Parler des ressources diplomatiques, c’est parler du dispositif hiérarchisé des coopérations et d’influence avec ou dans les organisations internationales publiques ou privées. À ce jour sur ce point, la RDC est en retard par rapport à son adversaire direct que le Rwanda. Certains Congolais se demandent pourquoi Kinshasa privilégie le dialogue à la guerre, c’est parce que la diplomatie est l’outil des relations internationales le plus privilégié ; il est usité en amont et en aval dans les conflits internationaux. Dans le monde multilatéral, la guerre n’est qu’un ultime recours des relations internationales marqué par la cessation des moyens diplomatiques. Et même pendant la guerre, il y a continuation des négociations sous forme secrète. Il est donc important pour la RDC d’avoir des ressources capables de bien plaider sa cause auprès des puissants du monde.

Les ressources humaines
Quel est l’effectif du personnel de guerre ? Les FARDC comptent combien d’éléments ? Sont-ils en mesure d’assurer la protection des frontières avec l’Ouganda, le Burundi, l’Angola, la Tanzanie, la Zambie et la Centrafrique au même moment que nous allons agresser le Rwanda ? car tous ces pays nourrissent les mêmes appétits que le Rwanda sur le Congo.

Ressources logistiques
Répondre à la question des ressources logistiques en lutte d’influences, c’est être en mesure de démontrer la capacité de déployer son arsenal militaire le plus rapidement possible dans une zone, et la capacité d’évacuer les blessés de guerre. Répondre à cette question, c’est aussi démontrer la capacité d’étouffer une menace à son origine avec promptitude. A ce jour, la RDC n’a pas toutes ces capacités. Quelle est la capacité de la flotte aérienne et maritime des FARDC ? en cas de rupture de stock, quelle ressource utiliser pour se ravitailler en matériels de guerre ?
Ressources économiques et financière
Le Rwanda a ses parrains occidentaux qui peuvent clouer le Congo sous sanctions à la première semaine d’agression. Les sanctions provoquant les grognes sociales, les autorités seront aussitôt fragilisées à l’interne et externe, ce qui rendra le Congo plus fragile qu’il ne l’est déjà avec son économie extravertie dont les exportations annuelles s’élèvent à presque trois milliards de dollars. Les réserves de change ne sont que d’ordre de trois à quatre mois. Mener une guerre d’agression contre le Rwanda impliquerait la fermeture des frontières non seulement avec le Rwanda mais aussi celles d’avec l’Ouganda.

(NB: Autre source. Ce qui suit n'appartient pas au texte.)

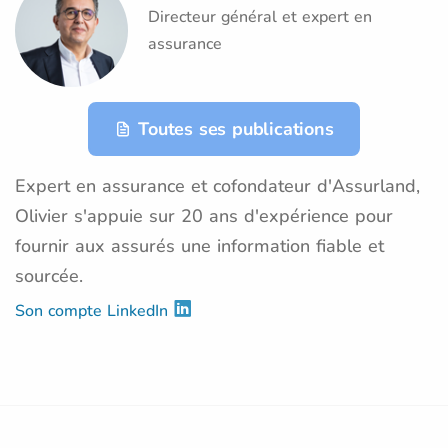
Directeur général et expert en
assurance
Toutes ses publications
Expert en assurance et cofondateur d'Assurland,
Olivier s'appuie sur 20 ans d'expérience pour
fournir aux assurés une information fiable et
sourcée.
Son compte LinkedIn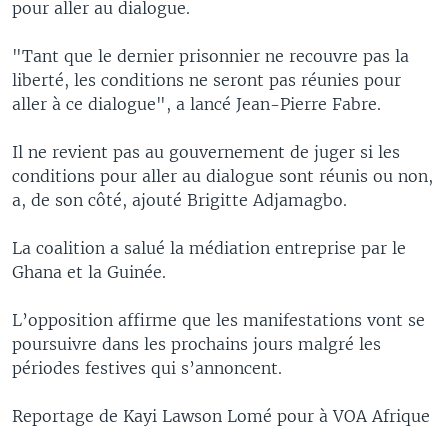
pour aller au dialogue.
"Tant que le dernier prisonnier ne recouvre pas la
liberté, les conditions ne seront pas réunies pour
aller à ce dialogue", a lancé Jean-Pierre Fabre.
Il ne revient pas au gouvernement de juger si les
conditions pour aller au dialogue sont réunis ou non,
a, de son côté, ajouté Brigitte Adjamagbo.
La coalition a salué la médiation entreprise par le
Ghana et la Guinée.
L’opposition affirme que les manifestations vont se
poursuivre dans les prochains jours malgré les
périodes festives qui s’annoncent.
Reportage de Kayi Lawson Lomé pour à VOA Afrique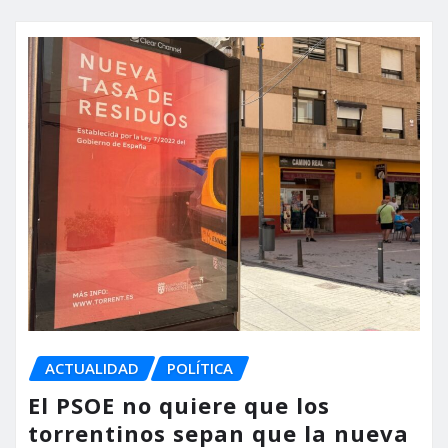
ACTUALIDAD
POLÍTICA
El PSOE no quiere que los
torrentinos sepan que la nueva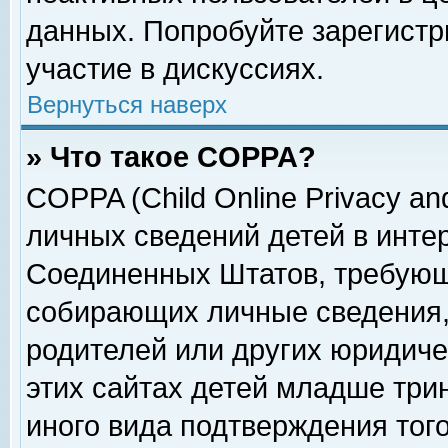
данных. Попробуйте зарегистр
участие в дискуссиях.
Вернуться наверх
» Что такое COPPA?
COPPA (Child Online Privacy and
личных сведений детей в интер
Соединенных Штатов, требующ
собирающих личные сведения,
родителей или других юридиче
этих сайтах детей младше три
иного вида подтверждения тог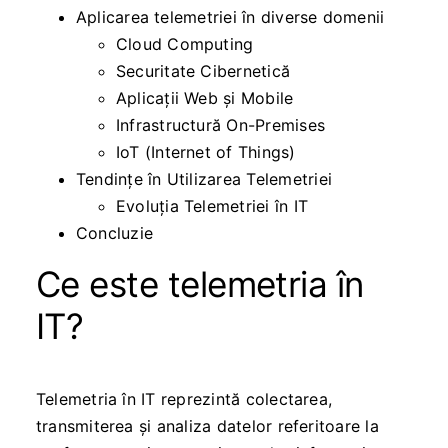
Aplicarea telemetriei în diverse domenii
Cloud Computing
Securitate Cibernetică
Aplicații Web și Mobile
Infrastructură On-Premises
IoT (Internet of Things)
Tendințe în Utilizarea Telemetriei
Evoluția Telemetriei în IT
Concluzie
Ce este telemetria în
IT?
Telemetria în IT reprezintă colectarea,
transmiterea și analiza datelor referitoare la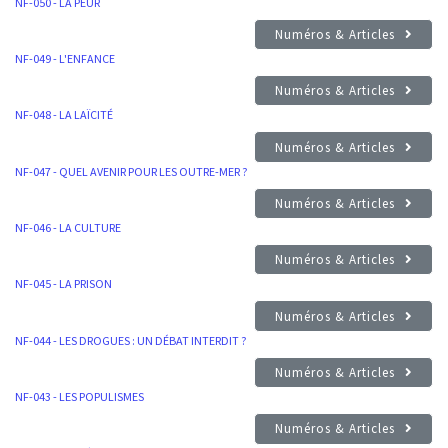
NF-050 - LA PEUR
Numéros & Articles
NF-049 - L'ENFANCE
Numéros & Articles
NF-048 - LA LAÏCITÉ
Numéros & Articles
NF-047 - QUEL AVENIR POUR LES OUTRE-MER ?
Numéros & Articles
NF-046 - LA CULTURE
Numéros & Articles
NF-045 - LA PRISON
Numéros & Articles
NF-044 - LES DROGUES : UN DÉBAT INTERDIT ?
Numéros & Articles
NF-043 - LES POPULISMES
Numéros & Articles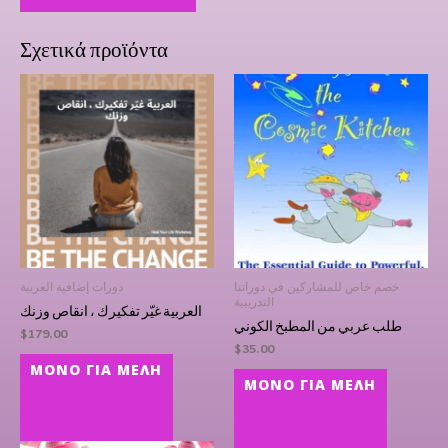
Σχετικά προϊόντα
خصم خاص للمشاركين في دوراتنا
دورات إضافية العربية
التدريبية
العربية غيّر تفكيرك ، انقاص وزنك
طلب عربي من المطبخ الكوني
$
179.00
$
35.00
ΜΌΝΟ ΓΙΑ ΜΈΛΗ
ΜΌΝΟ ΓΙΑ ΜΈΛΗ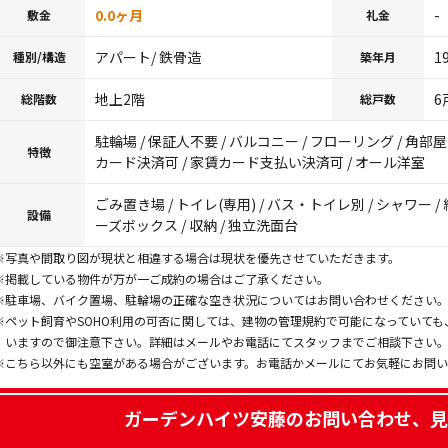
0.0ヶ月
-
敷金
礼金
アパート/ 鉄骨造
1
種別/構造
築年月
地上2階
6
総階数
総戸数
駐輪場 / 保証人不要 / バルコニー / フローリング / 角部屋 
特徴
カード決済可 / 家賃カード支払い決済可 / オール洋室
ごみ置き場 / トイレ(専用) / バス・トイレ別 / シャワー / 
設備
ーズボックス / 収納 / 独立洗面台
※写真や間取り図が現状と相違する場合は現状を優先させていただきます。
※掲載している物件が万が一ご成約の場合はご了承ください。
※駐車場、バイク置場、駐輪場の正確な空き状況についてはお問い合わせください
※ペット飼育やSOHO利用の可否に関しては、建物の管理規約で可能になっていて
いますので御注意下さい。詳細はメールやお電話にてスタッフまでご相談下さい
※こちら以外にも空室がある場合がございます。お電話かメールにてお気軽にお問
ガーデンハイツ安藤
のお問い合わせ、見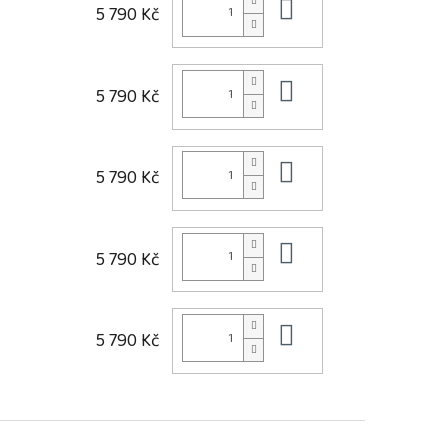
Do košíku
5 790 Kč
Do košíku
5 790 Kč
Do košíku
5 790 Kč
Do košíku
5 790 Kč
Do košíku
5 790 Kč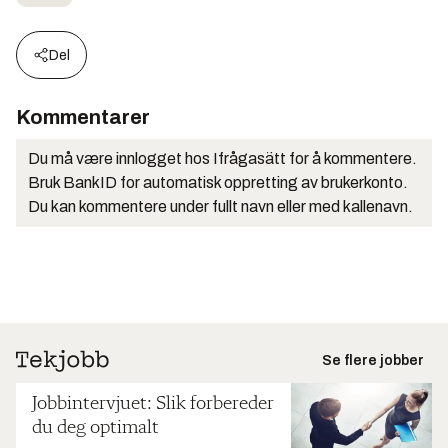
Del
Kommentarer
Du må være innlogget hos Ifrågasätt for å kommentere.
Bruk BankID for automatisk oppretting av brukerkonto.
Du kan kommentere under fullt navn eller med kallenavn.
Se flere jobber
Jobbintervjuet: Slik forbereder
du deg optimalt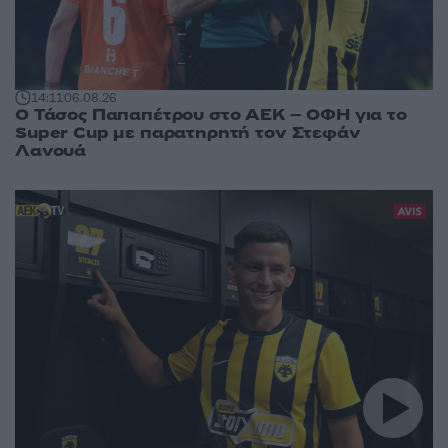
14:11
06.08.26
Ο Τάσος Παπαπέτρου στο ΑΕΚ – ΟΦΗ για το
Super Cup με παρατηρητή τον Στεφάν
Λανουά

PERSPECTIVES GEOPOLITIQUES ENVISAGEABLES POUR LA RDC

Réaffirmons ici que la RDC, au vue de sa physionomie géographique, est un pays avec une vocation militaire. Si aujourd’hui les agressions enregistrées ont pour objectif de piller les ressources minérales, presque tous les geéopolitistes prospectivistes sont d’accord sur les agressions du futur qui tourneront autour des plusieurs autres ressources dont la RDC est détentrice. C’est notamment l’eau, la faune et la flore. Si l’armée congolaise n’est pas prête pour ces enjeux, la RDC jouera encore le rôle lui attribué par les conférenciers de Berlin du, un simple champ du monde dans lequel quiconque aurait la force d’y venir cueillir les fruits serait le bienvenu. La RDC a été victime dans toutes les trois révolutions enregistrées jusqu’ici par le monde à savoir : la révolution du caoutchouc, industrielle et celle des NTIC. Si rien n’est fait, elle sera encore victime de la révolution de l’eau. Pour qu’elle ne soit pas une simple victime des enjeux géopolitiques du futur, la RDC se doit de développer son arsenal de guerre en ressources humaines, matériel, financier et technologiques.

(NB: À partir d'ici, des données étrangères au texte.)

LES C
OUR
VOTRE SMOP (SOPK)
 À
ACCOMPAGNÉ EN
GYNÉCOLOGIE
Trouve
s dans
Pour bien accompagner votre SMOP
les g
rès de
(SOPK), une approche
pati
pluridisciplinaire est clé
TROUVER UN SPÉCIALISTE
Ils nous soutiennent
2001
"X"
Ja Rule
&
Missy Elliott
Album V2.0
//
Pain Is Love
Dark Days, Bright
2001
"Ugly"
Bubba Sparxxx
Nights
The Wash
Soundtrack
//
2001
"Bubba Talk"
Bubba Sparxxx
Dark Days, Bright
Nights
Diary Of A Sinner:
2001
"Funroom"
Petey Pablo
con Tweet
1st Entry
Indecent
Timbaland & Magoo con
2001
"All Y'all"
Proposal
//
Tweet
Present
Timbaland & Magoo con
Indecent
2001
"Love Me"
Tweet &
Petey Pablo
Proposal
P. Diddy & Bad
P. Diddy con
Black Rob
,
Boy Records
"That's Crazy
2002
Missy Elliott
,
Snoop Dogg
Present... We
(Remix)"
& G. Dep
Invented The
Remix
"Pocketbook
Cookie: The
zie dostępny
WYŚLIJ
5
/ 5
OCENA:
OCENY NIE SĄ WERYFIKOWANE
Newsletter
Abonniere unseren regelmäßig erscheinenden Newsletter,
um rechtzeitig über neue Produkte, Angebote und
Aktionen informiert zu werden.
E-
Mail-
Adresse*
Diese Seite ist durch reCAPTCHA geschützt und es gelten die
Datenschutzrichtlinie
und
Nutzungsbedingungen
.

Les effectifs actuels du personnel de guerre
Selon l’ATLASOCIO.COM de 2014 à 2022 l’effectif des FARDC a évolué d’environ 12,66% soit un effectif de 134250 en 2014 et 151251 en 2022. Pour un pays de 345410 km envahi par une soixantaine de groupes armés. Le gouvernement Congolais doit recruter au moins 900.000 hommes supplémentaires pour être en mesure non seulement d’affecter au moins 100.000 hommes à la protection de chaque frontière avec ses neuf voisins, mais aussi avoir un effectif capable de lancer une offensive d’agression. Les neufs pays voisins à savoir l’Angola, Burundi, Tanzanie, le Soudan, l’ouganda, le Rwanda, la Zambie, le Congo, le Centrafrique ; comptent respectivement : 117000 hommes,51050 hommes,108400 hommes,209300 hommes,56400 hommes, 35000 hommes,19500 hommes, 12000 hommes,10150 hommes.
L’Egypte qui ne figure même pas dans le top10 des Etats africains le plus grands en superficie compte plus de 1314500 hommes, réservistes et actifs. Notons par ailleurs que l’Egypte n’a que 100.600.000 habitants, alors que la population congolaise est estimée à 100 .000.000. Comprenons donc que l’armée a été négligée tant par les différents gouvernements que par le peuple Congolais lui-même. L’heure a sonné pour rendre obligatoire le service militaire.

Ressources matérielles
Le gouvernement congolais se doit de consentir des efforts pour faire lever l’embargo partiel imposé sur les FARDC, et solliciter des partenariats avec des puissances qui n’ont pas des intérêts directs avec le Rwanda et l’Ouganda qui sont des adversaires directs. Les options pour se procurer du matériel de la dernière génération peuvent être celles d’aller directement vers les fournisseurs ou de passer par des entremetteurs comme l’Egypte par exemple, elle qui a eu le privilège d’acquérir les rafales Français.

Ressources financières
Les forces armées doivent être attractives pour espérer recruter des hommes de qualité. L’attraction passe par le bon traitement salarial des soldats de rang et des officiers. Devant les officiers supérieurs des FARDC, le Président Tshisekedi avait fait savoir que depuis que le Congo indépendant existe, les FARDC n’ont jamais été aussi bien financés que cette année 2022. Mais le problème se pose dans la gestion de ces financements. Les FARDC doivent donc développer la rigueur dans la gestion financière pour ne pas avoir des aigris dans ses rangs, et attirer les jeunes à intégrer l’amé

Conclusion
Pour conclure, réaffirmons que la République démocratique du Congo est un État destiné militaire, c’est ce que nous avons essayé de dire dans ce texte. Nous avons démontré que la région de grand-lac est une région naturellement conflictuelle, les Etats sont condamnés à se faire la guerre pour des enjeux territoriaux, commerciaux, économiques ou encore de leadership politique. Si la RDC ne reconsidère pas ses ressources diplomatiques, et si elle ne réforme pas ses forces armées, les dix prochaines années risquent d’être pire que les vingt dernières années.